Jeffrey S. Rosenthal, Professor of Statistics, University of Toronto, writes:

It happens to the instructor of every university-level introductory statistics class. You define the mean m, and the variance v. You explain how to estimate the mean from an i.i.d. sample, via $\bar{x} = \frac{1}{n} \sum{x_i}$. Then you have to explain how to estimate the variance. Nervously you write down the usual estimate, $s^2 =\frac{1}{n−1} \sum(x_i − \bar{x})^2$. At which point, every student in the class raises their hand, and asks, “Why do you divide by n−1, instead of by n?”

You then have a choice. You can awkwardly explain that this division “will be explained later”. Or you can protest that if n is large then “it doesn’t really matter”. Or you can mystically muse that “if n=1 then the answer should be undefined, not zero”. Or you can launch into a confusing and premature explanation of unbiased estimators, which at that stage will enlighten almost no one. (The situation is so dire that some instructors refuse to teach s2 at all, cf. [1].) Meanwhile, the students would prefer to simply divide by n, corresponding to taking an average value, which everyone understands. So why can’t they?
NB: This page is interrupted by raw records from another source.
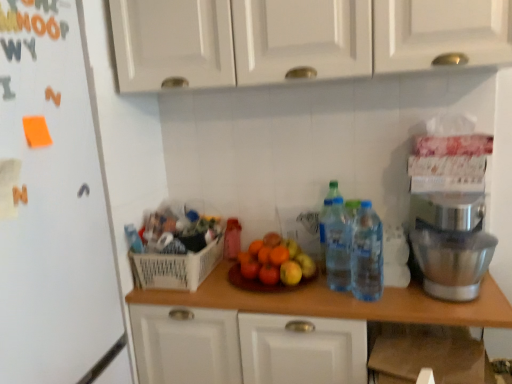 Identify the location of blank space to the left of translucent plastic bottles at center, which appears as the 1th bottle when viewed from the front. (303, 296). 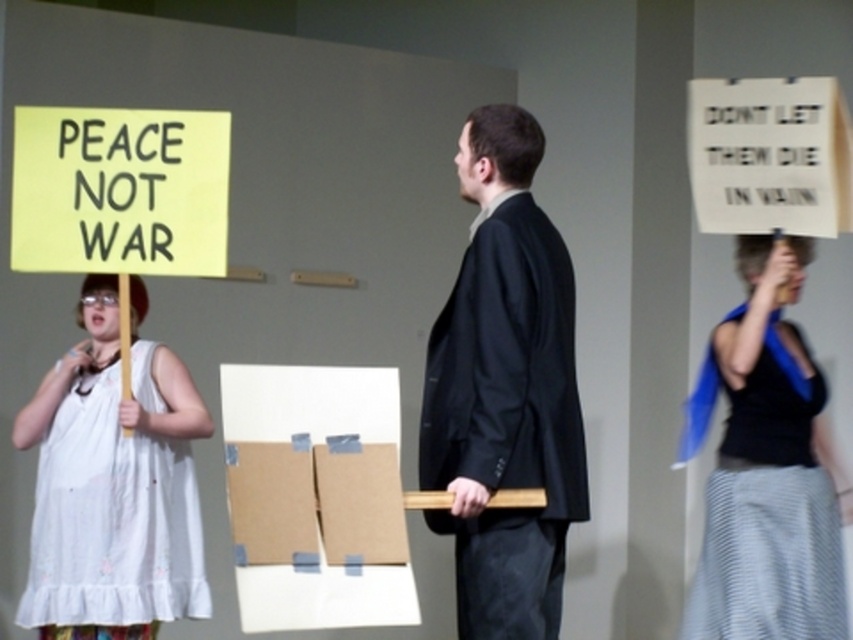 Describe the element at coordinates (767, 474) in the screenshot. I see `black matte tank top at right` at that location.

Between point (749, 307) and point (218, 275), which one is positioned in front?

Point (218, 275) is more forward.

The width and height of the screenshot is (853, 640). Describe the element at coordinates (767, 474) in the screenshot. I see `black matte tank top at right` at that location.

Locate an element on the screen. The image size is (853, 640). black matte tank top at right is located at coordinates (767, 474).

Between point (556, 600) and point (721, 572), which one is positioned behind?

The point (721, 572) is behind.

Is point (550, 259) farther from camera compared to point (787, 332)?

No, it is not.

Identify the location of black smooth suit at center. This screenshot has height=640, width=853. (503, 392).

Is point (828, 570) closer to viewer compared to point (47, 433)?

No, it is behind (47, 433).

Which is behind, point (793, 588) or point (148, 552)?

The point (793, 588) is behind.

Which is in front, point (785, 358) or point (48, 486)?

Point (48, 486)

You are a GUI agent. You are given a task and a screenshot of the screen. Output one action in this format:
    pyautogui.click(x=<x>, y=<y>)
    Task: Click on the black matte tank top at right
    This screenshot has width=853, height=640.
    Given the screenshot: What is the action you would take?
    pyautogui.click(x=767, y=474) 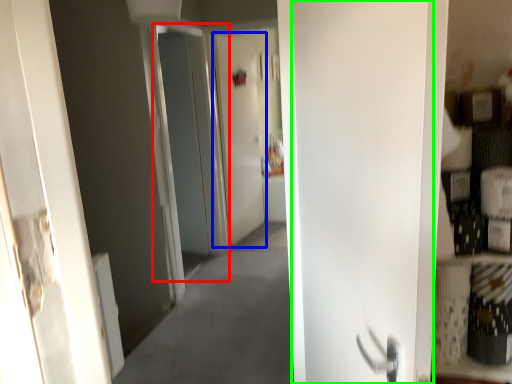 Question: Which is nearer to the screen door (highlighted by a red box)? screen door (highlighted by a blue box) or door (highlighted by a green box).

Choices:
 (A) screen door
 (B) door

Answer: (A) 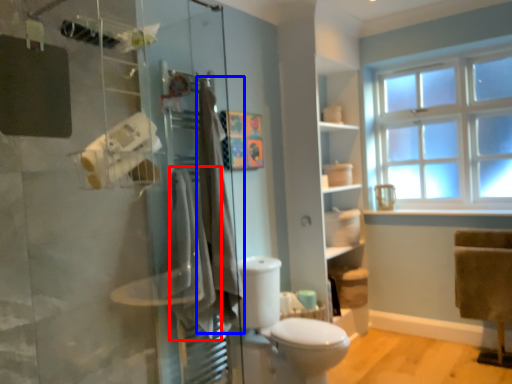 Question: Which object appears closest to the camera in this image, bath towel (highlighted by a red box) or bath towel (highlighted by a blue box)?

Choices:
 (A) bath towel
 (B) bath towel

Answer: (A) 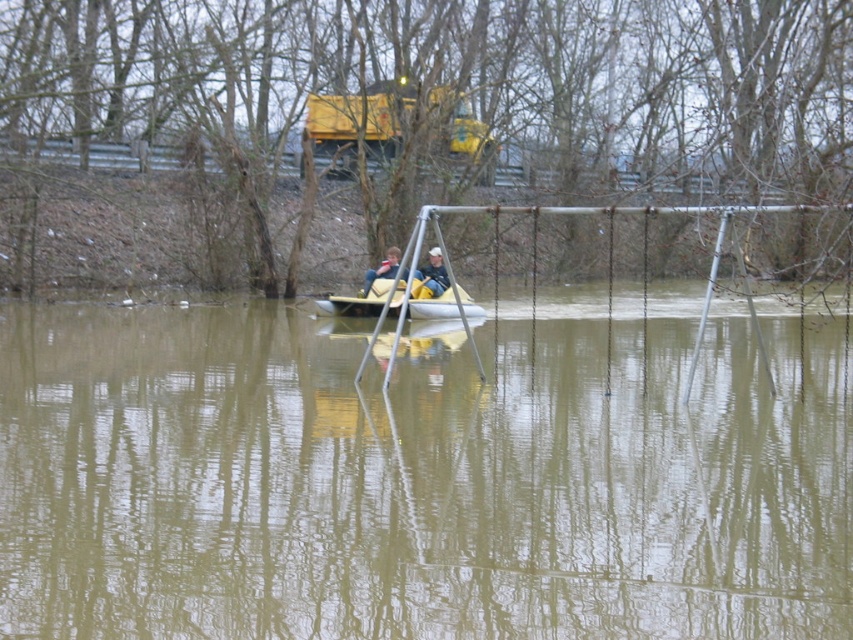 Is brown murky water at center bigger than light blue denim jeans at center?

Correct, brown murky water at center is larger in size than light blue denim jeans at center.

Is point (194, 611) closer to viewer compared to point (436, 260)?

Yes, it is in front of point (436, 260).

In order to click on brown murky water at center in this screenshot , I will do `click(418, 480)`.

Where is `brown murky water at center`? Image resolution: width=853 pixels, height=640 pixels. brown murky water at center is located at coordinates (418, 480).

Between point (601, 492) and point (374, 273), which one is positioned behind?

Positioned behind is point (374, 273).

Find the location of a particular element. Image resolution: width=853 pixels, height=640 pixels. brown murky water at center is located at coordinates (418, 480).

Looking at this image, can you confirm if yellow rubber boat at center is thinner than matte yellow life jacket at center?

No.

Looking at this image, which is more to the right, yellow rubber boat at center or matte yellow life jacket at center?

Positioned to the right is yellow rubber boat at center.

Where is `yellow rubber boat at center`? This screenshot has height=640, width=853. yellow rubber boat at center is located at coordinates (357, 301).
The usual answer, of course, is that s2 is an unbiased estimator of v, i.e. E(s2)= v. And everyone knows that unbiased estimators are so important that they trump any concerns about simplicity or comprehensibility.

Or do they? In preparing my teaching this year, I started to question this assumption. After all, the true value of an estimator is how accurately it estimates. And the best way to measure the accuracy of an estimate is through the mean squared error (MSE). Now, the MSE is the sum of the bias squared plus the estimator’s variance. If the estimator is unbiased, then the bias term is zero, which is good. But could this come at the expense of increasing the estimator’s variance, and hence increasing its MSE? Perhaps yes!

For a simple example, suppose a true parameter is 8, and our estimator equals either 6 or 10 with probability $\frac{1}{2}$ each. Then the estimator is unbiased, with MSE = $2^2$ = 4. Now, suppose we instead “shrink” our estimator by some factor r (slightly less than 1), so it equals either 6r or 10r with probability $\frac{1}{2}$ each. Then the MSE = $\frac{(10r−8)^2+(8−6r)^2}{2}$

If $r$=0.95, then MSE=3.77, significantly less than 4. That is, a smaller, shrunken, biased estimator actually reduces the MSE here.

This example suggests the possibility, at least, that $\frac{1}{n−1} \sum(x_i − \bar{x})^2$ might not have the smallest possible MSE after all—and perhaps the more natural estimator $\frac{1}{n} \sum(x_i − \bar{x})^2$ has a smaller MSE!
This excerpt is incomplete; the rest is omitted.